Em muitas situações, enquanto não é presumida a morte, as seguradoras recusam-se a pagar as indemnizações. É verdade que hoje algumas pagam, nomeadamente a Mútua de Pescadores, mas é também verdade que a lei não as obriga a tal. Sem a presunção de morte, ficam em suspenso as vidas dos que perderam o seu ente querido no acesso a prestações sociais por viuvez ou orfandade, no registo e venda de bens, na resolução de todos os problemas que obriguem à apresentação de um assento de óbito, como crédito à habitação, transação de veículos, entre outros.
É por estas dificuldades que o Grupo Parlamentar do PCP entende que, perante um naufrágio confirmado pela autoridade competente, perante um rol de embarcados que confirme a presença do desaparecido na embarcação naufragada, é possível presumir a morte após 90 dias do desaparecimento.
Sistemas semelhantes ao que se propõe existem em Espanha e em França.
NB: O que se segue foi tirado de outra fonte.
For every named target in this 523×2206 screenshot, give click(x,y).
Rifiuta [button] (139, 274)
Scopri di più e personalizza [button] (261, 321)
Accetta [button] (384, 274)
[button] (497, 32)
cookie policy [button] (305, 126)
Para os mais cautelosos importa lembrar que hoje o registo obrigatório da tripulação, o uso de equipamentos de geolocalização, a evolução dos meios de salvamento e de recuperação tornam praticamente impossível o falseamento de um naufrágio.
Há, hoje, pelas piores razões, com alguma cobertura mediática, casos em que se sabe que os corpos estão dentro das embarcações naufragadas, mas o facto de não se recuperarem não permite às famílias fazer o luto a que têm direito e resolver outros problemas como os que já descrevemos.
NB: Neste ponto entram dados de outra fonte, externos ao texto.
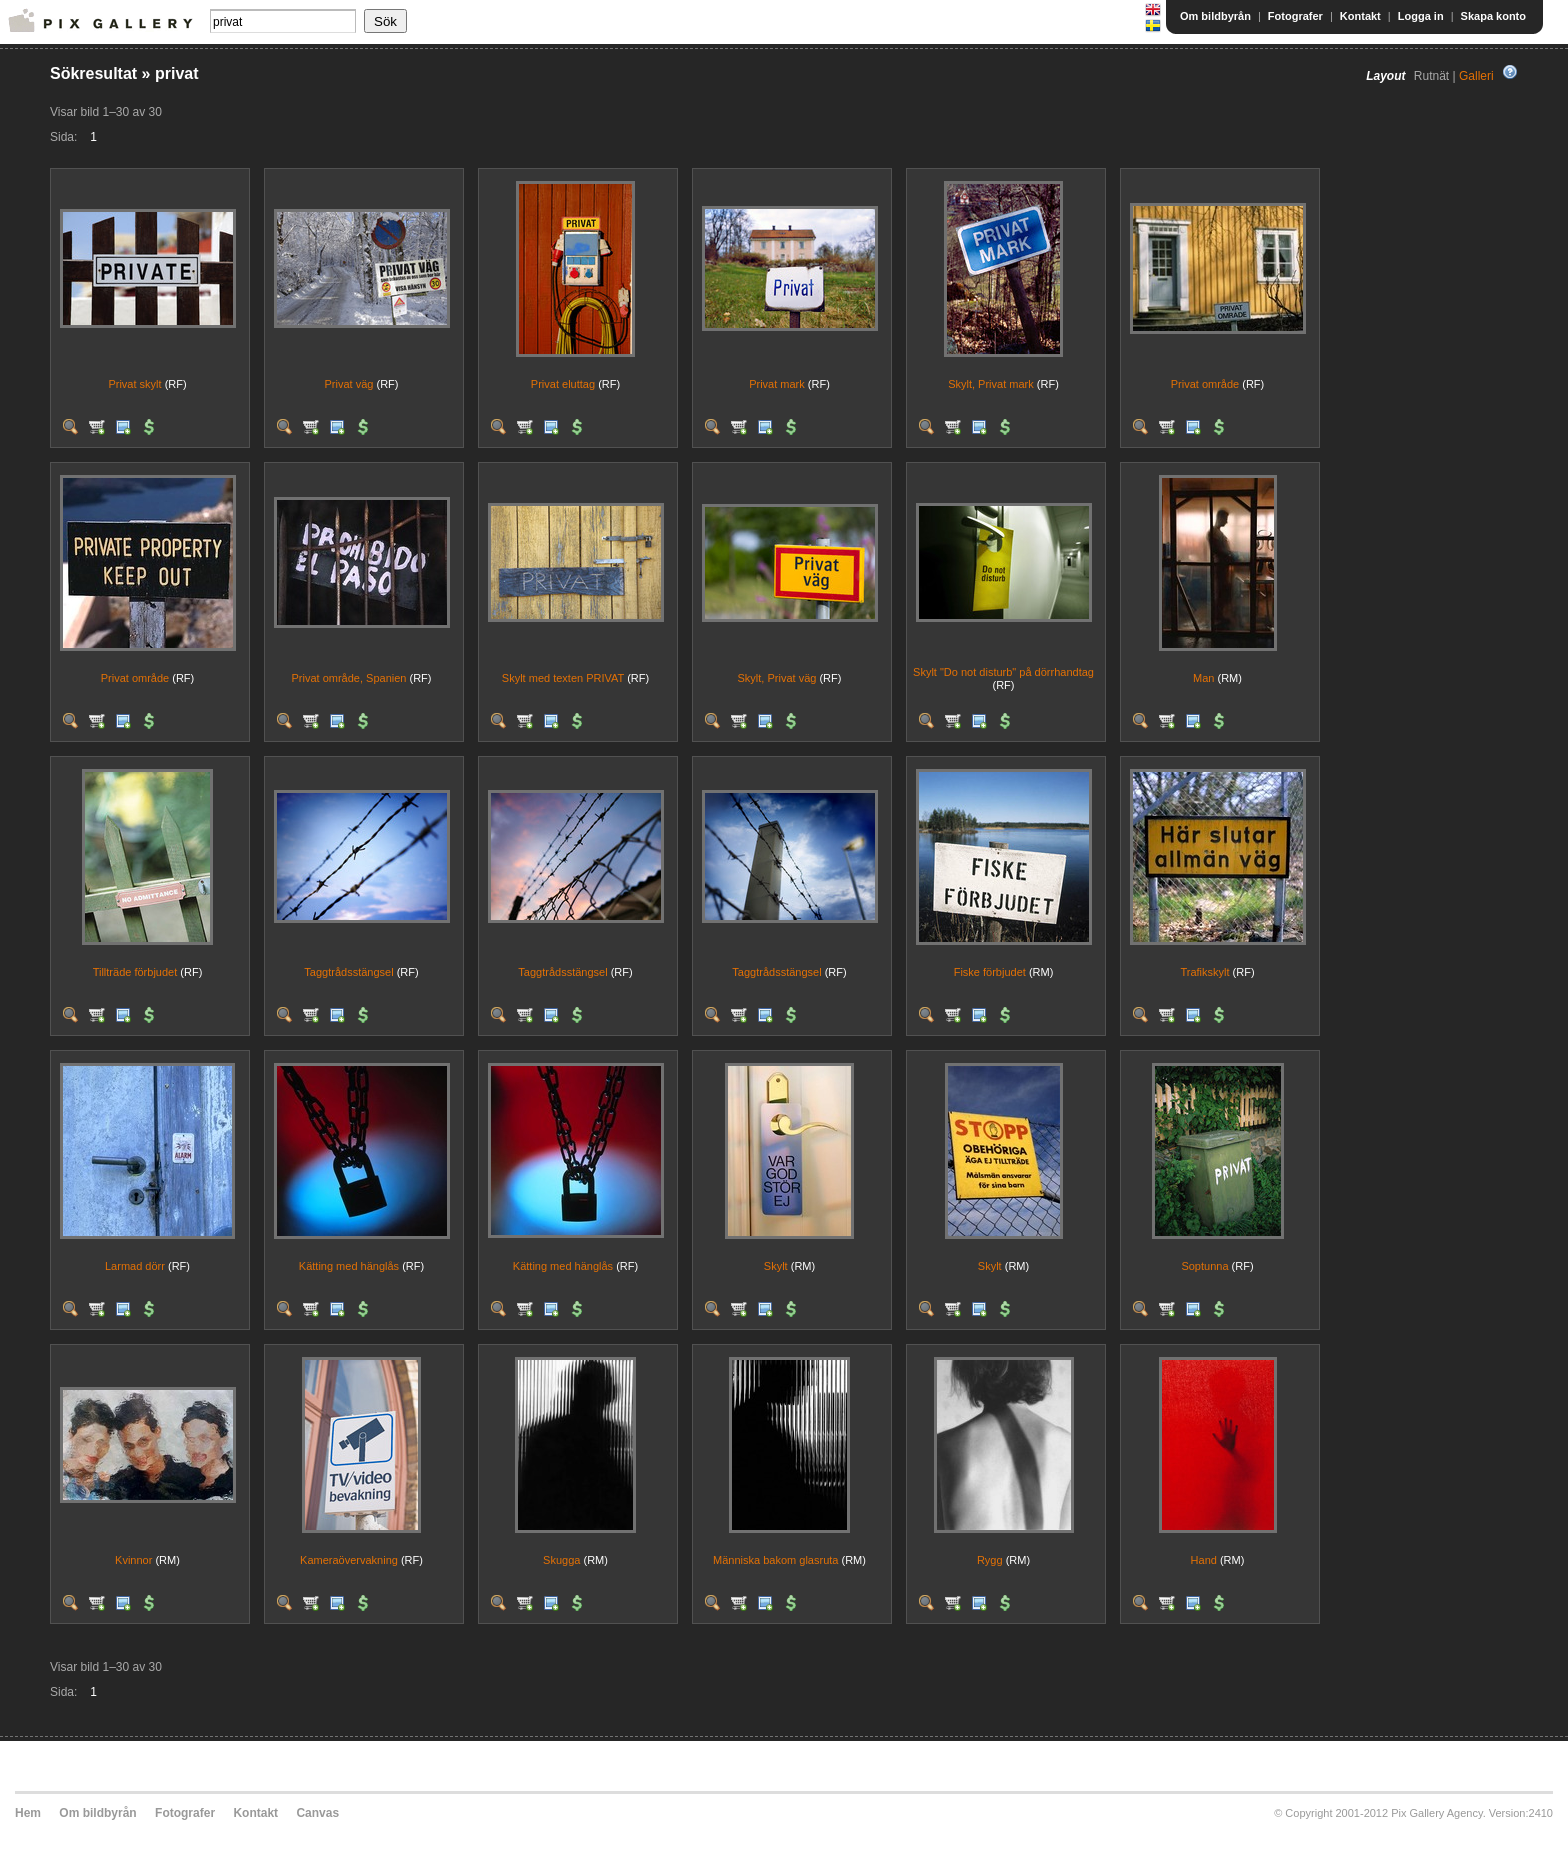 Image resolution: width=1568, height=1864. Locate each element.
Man (1203, 678)
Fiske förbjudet (990, 972)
Conhecemos e analisámos os pareceres das entidades que se pronunciaram. Constatámos enquadramentos similares em outros países. Sabemos que existem outras propostas que, entretanto, surgiram. O PCP está disponível para, em discussão na especialidade, considerar as alterações que respondam às preocupações levantadas. Estaremos disponíveis desde que se garanta o princípio de reduzir substancialmente o tempo de espera para que as famílias dos pescadores possam ultrapassar os problemas que resultam dos naufrágios e a simplificação e desburocratização do processo judicial.
Com outras propostas, o PCP pretende trazer segurança à atividade da pesca, reduzindo ao máximo as possibilidades de acidente. Com esta proposta concreta, pretendemos minimizar a dor e resolver os problemas concretos das famílias depois de a tragédia acontecer.
(…)

Sr. Presidente,
Sr.as e Srs. Deputados,
O Grupo Parlamentar do PCP saúda as posições que foram manifestadas e a possibilidade de, aprovando os projetos de lei, podermos, em sede de especialidade, afinar algumas questões.
Em concreto, o que se tem verificado é que o enquadramento legal que existe não tem evitado um conjunto de situações difíceis, como aliás foi reconhecido por todos.
Penso que notícias como as que dizem «continuam à espera da lei para poderem ser viúvas», «nem a propriedade do carro pode mudar», «estão desparecidos, apesar de se saber que os cadáveres estão no fundo do mar dentro do barco» não podem continuar a aparecer nos nossos jornais. Por isso, temos de fazer alguma coisa para alterar esta situação.
Como já tinha referido, em sede de especialidade podemos resolver pequenas divergências que existam, tendo em conta que, no essencial, estamos de acordo relativamente a esta matéria.
Por último, gostaria de referir que o PCP fica muito satisfeito por poder dar este contributo para aliviar as dificuldades destas famílias que perderam os seus entes queridos.